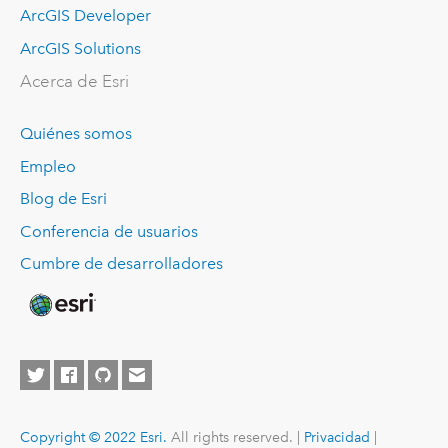
ArcGIS Developer
ArcGIS Solutions
Acerca de Esri
Quiénes somos
Empleo
Blog de Esri
Conferencia de usuarios
Cumbre de desarrolladores
Copyright © 2022 Esri.
All rights reserved. |
Privacidad
|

> [TASK GOAL] Make an exact copy of the data, leaving its pictures out.

> [WRITTEN SOLUTION]
ArcGIS Developer
ArcGIS Solutions
Acerca de Esri
Quiénes somos
Empleo
Blog de Esri
Conferencia de usuarios
Cumbre de desarrolladores
Copyright © 2022 Esri.
All rights reserved. |
Privacidad
|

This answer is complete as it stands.